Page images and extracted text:

_ _ _

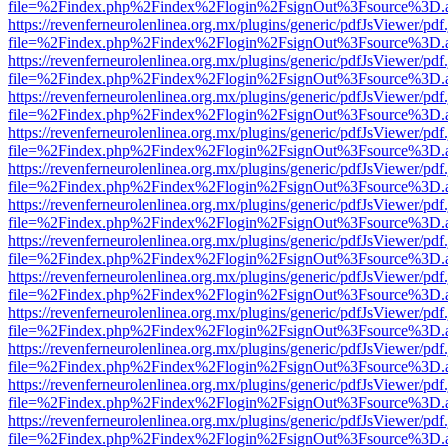
file=%2Findex.php%2Findex%2Flogin%2FsignOut%3Fsource%3D.ame
https://revenferneurolenlinea.org.mx/plugins/generic/pdfJsViewer/pdf
file=%2Findex.php%2Findex%2Flogin%2FsignOut%3Fsource%3D.ame
https://revenferneurolenlinea.org.mx/plugins/generic/pdfJsViewer/pdf
file=%2Findex.php%2Findex%2Flogin%2FsignOut%3Fsource%3D.ame
https://revenferneurolenlinea.org.mx/plugins/generic/pdfJsViewer/pdf
file=%2Findex.php%2Findex%2Flogin%2FsignOut%3Fsource%3D.ame
https://revenferneurolenlinea.org.mx/plugins/generic/pdfJsViewer/pdf
file=%2Findex.php%2Findex%2Flogin%2FsignOut%3Fsource%3D.ame
https://revenferneurolenlinea.org.mx/plugins/generic/pdfJsViewer/pdf
file=%2Findex.php%2Findex%2Flogin%2FsignOut%3Fsource%3D.ame
https://revenferneurolenlinea.org.mx/plugins/generic/pdfJsViewer/pdf
file=%2Findex.php%2Findex%2Flogin%2FsignOut%3Fsource%3D.ame
https://revenferneurolenlinea.org.mx/plugins/generic/pdfJsViewer/pdf
file=%2Findex.php%2Findex%2Flogin%2FsignOut%3Fsource%3D.ame
https://revenferneurolenlinea.org.mx/plugins/generic/pdfJsViewer/pdf
file=%2Findex.php%2Findex%2Flogin%2FsignOut%3Fsource%3D.ame
https://revenferneurolenlinea.org.mx/plugins/generic/pdfJsViewer/pdf
file=%2Findex.php%2Findex%2Flogin%2FsignOut%3Fsource%3D.ame
https://revenferneurolenlinea.org.mx/plugins/generic/pdfJsViewer/pdf
file=%2Findex.php%2Findex%2Flogin%2FsignOut%3Fsource%3D.ame
https://revenferneurolenlinea.org.mx/plugins/generic/pdfJsViewer/pdf
file=%2Findex.php%2Findex%2Flogin%2FsignOut%3Fsource%3D.ame
https://revenferneurolenlinea.org.mx/plugins/generic/pdfJsViewer/pdf
file=%2Findex.php%2Findex%2Flogin%2FsignOut%3Fsource%3D.ame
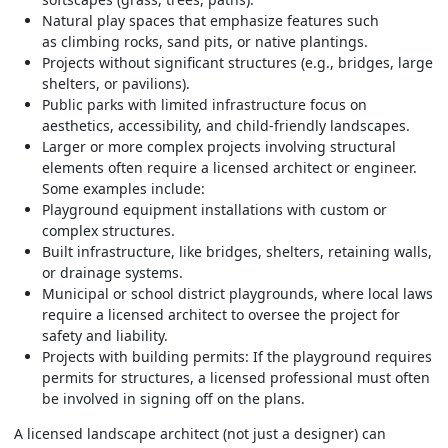
Natural play spaces that emphasize features such
as climbing rocks, sand pits, or native plantings.
Projects without significant structures (e.g., bridges, large
shelters, or pavilions).
Public parks with limited infrastructure focus on
aesthetics, accessibility, and child-friendly landscapes.
Larger or more complex projects involving structural
elements often require a licensed architect or engineer.
Some examples include:
Playground equipment installations with custom or
complex structures.
Built infrastructure, like bridges, shelters, retaining walls,
or drainage systems.
Municipal or school district playgrounds, where local laws
require a licensed architect to oversee the project for
safety and liability.
Projects with building permits: If the playground requires
permits for structures, a licensed professional must often
be involved in signing off on the plans.
A licensed landscape architect (not just a designer) can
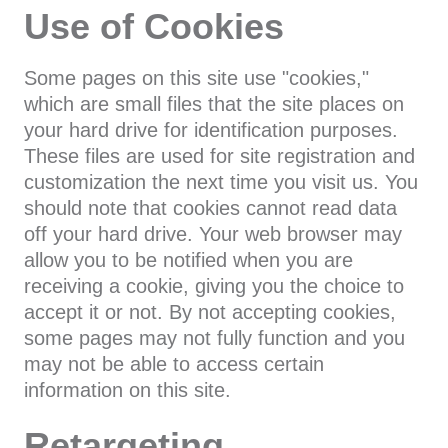
Use of Cookies
Some pages on this site use "cookies,"
which are small files that the site places on
your hard drive for identification purposes.
These files are used for site registration and
customization the next time you visit us. You
should note that cookies cannot read data
off your hard drive. Your web browser may
allow you to be notified when you are
receiving a cookie, giving you the choice to
accept it or not. By not accepting cookies,
some pages may not fully function and you
may not be able to access certain
information on this site.
Retargeting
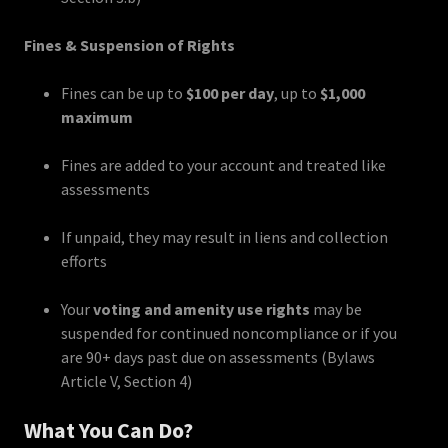
Fines & Suspension of Rights
Fines can be up to
$100 per day
, up to
$1,000
maximum
Fines are added to your account and treated like
assessments
If unpaid, they may result in liens and collection
efforts
Your
voting and amenity use rights
may be
suspended for continued noncompliance or if you
are 90+ days past due on assessments (Bylaws
Article V, Section 4)
What You Can Do?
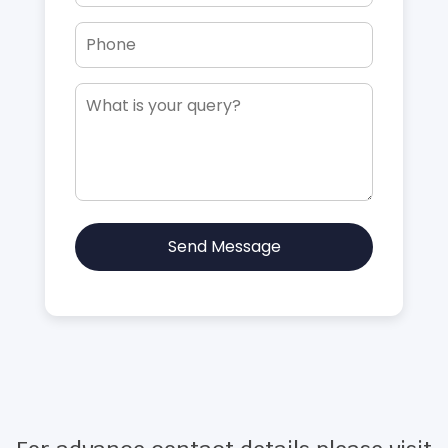
Send Message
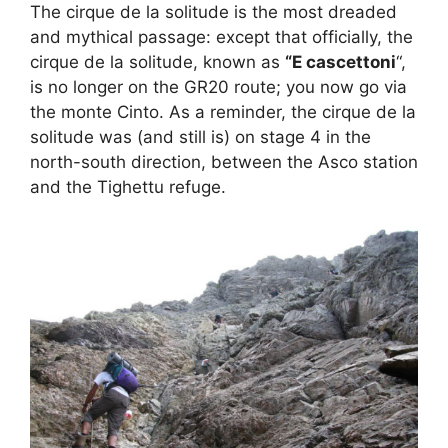
The cirque de la solitude is the most dreaded
and mythical passage: except that officially, the
cirque de la solitude, known as
“E cascettoni
“,
is no longer on the GR20 route; you now go via
the monte Cinto. As a reminder, the cirque de la
solitude was (and still is) on stage 4 in the
north-south direction, between the Asco station
and the Tighettu refuge.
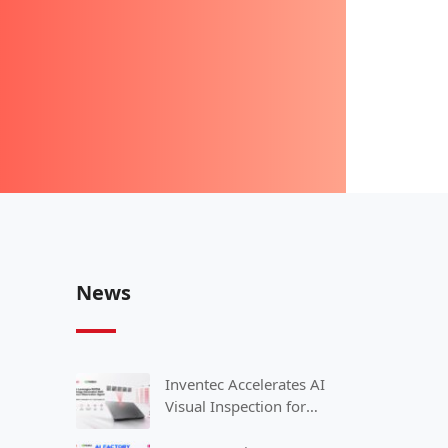
News
Inventec Accelerates AI
Visual Inspection for
Smart Manufacturing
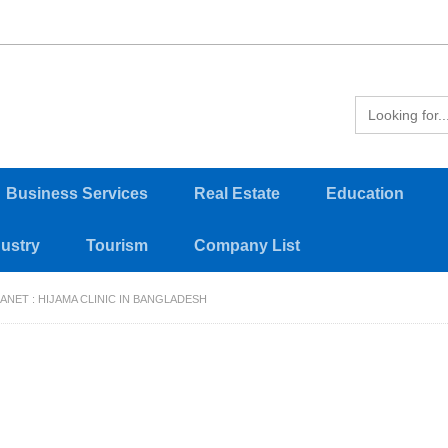
Business Services
Real Estate
Education
dustry
Tourism
Company List
ANET : HIJAMA CLINIC IN BANGLADESH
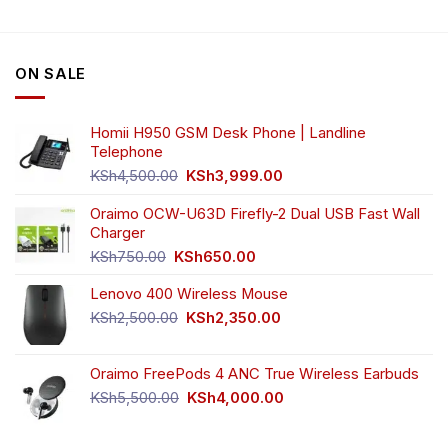
variants.
The
options
ON SALE
may
be
chosen
Homii H950 GSM Desk Phone | Landline
on
Telephone
the
Original
Current
product
KSh
4,500.00
KSh
3,999.00
price
price
page
was:
is:
Oraimo OCW-U63D Firefly-2 Dual USB Fast Wall
KSh4,500.00.
KSh3,999.00.
Charger
Original
Current
KSh
750.00
KSh
650.00
price
price
Lenovo 400 Wireless Mouse
was:
is:
KSh750.00.
KSh650.00.
Original
Current
KSh
2,500.00
KSh
2,350.00
price
price
was:
is:
Oraimo FreePods 4 ANC True Wireless Earbuds
KSh2,500.00.
KSh2,350.00.
Original
Current
KSh
5,500.00
KSh
4,000.00
price
price
was:
is:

_ _ _

What this task involves
Begin at the first line of the entries above and return each line exactly, stopping after the line that contains "Public parks with". Pictures do not belong in the copy.

Answer to the exercise
file=%2Findex.php%2Findex%2Flogin%2FsignOut%3Fsource%3D.ame
https://revenferneurolenlinea.org.mx/plugins/generic/pdfJsViewer/pdf
file=%2Findex.php%2Findex%2Flogin%2FsignOut%3Fsource%3D.ame
https://revenferneurolenlinea.org.mx/plugins/generic/pdfJsViewer/pdf
file=%2Findex.php%2Findex%2Flogin%2FsignOut%3Fsource%3D.ame
https://revenferneurolenlinea.org.mx/plugins/generic/pdfJsViewer/pdf
file=%2Findex.php%2Findex%2Flogin%2FsignOut%3Fsource%3D.ame
https://revenferneurolenlinea.org.mx/plugins/generic/pdfJsViewer/pdf
file=%2Findex.php%2Findex%2Flogin%2FsignOut%3Fsource%3D.ame
https://revenferneurolenlinea.org.mx/plugins/generic/pdfJsViewer/pdf
file=%2Findex.php%2Findex%2Flogin%2FsignOut%3Fsource%3D.ame
https://revenferneurolenlinea.org.mx/plugins/generic/pdfJsViewer/pdf
file=%2Findex.php%2Findex%2Flogin%2FsignOut%3Fsource%3D.ame
https://revenferneurolenlinea.org.mx/plugins/generic/pdfJsViewer/pdf
file=%2Findex.php%2Findex%2Flogin%2FsignOut%3Fsource%3D.ame
https://revenferneurolenlinea.org.mx/plugins/generic/pdfJsViewer/pdf
file=%2Findex.php%2Findex%2Flogin%2FsignOut%3Fsource%3D.ame
https://revenferneurolenlinea.org.mx/plugins/generic/pdfJsViewer/pdf
file=%2Findex.php%2Findex%2Flogin%2FsignOut%3Fsource%3D.ame
https://revenferneurolenlinea.org.mx/plugins/generic/pdfJsViewer/pdf
file=%2Findex.php%2Findex%2Flogin%2FsignOut%3Fsource%3D.ame
https://revenferneurolenlinea.org.mx/plugins/generic/pdfJsViewer/pdf
file=%2Findex.php%2Findex%2Flogin%2FsignOut%3Fsource%3D.ame
https://revenferneurolenlinea.org.mx/plugins/generic/pdfJsViewer/pdf
file=%2Findex.php%2Findex%2Flogin%2FsignOut%3Fsource%3D.ame
Natural play spaces that emphasize features such
as climbing rocks, sand pits, or native plantings.
Projects without significant structures (e.g., bridges, large
shelters, or pavilions).
Public parks with limited infrastructure focus on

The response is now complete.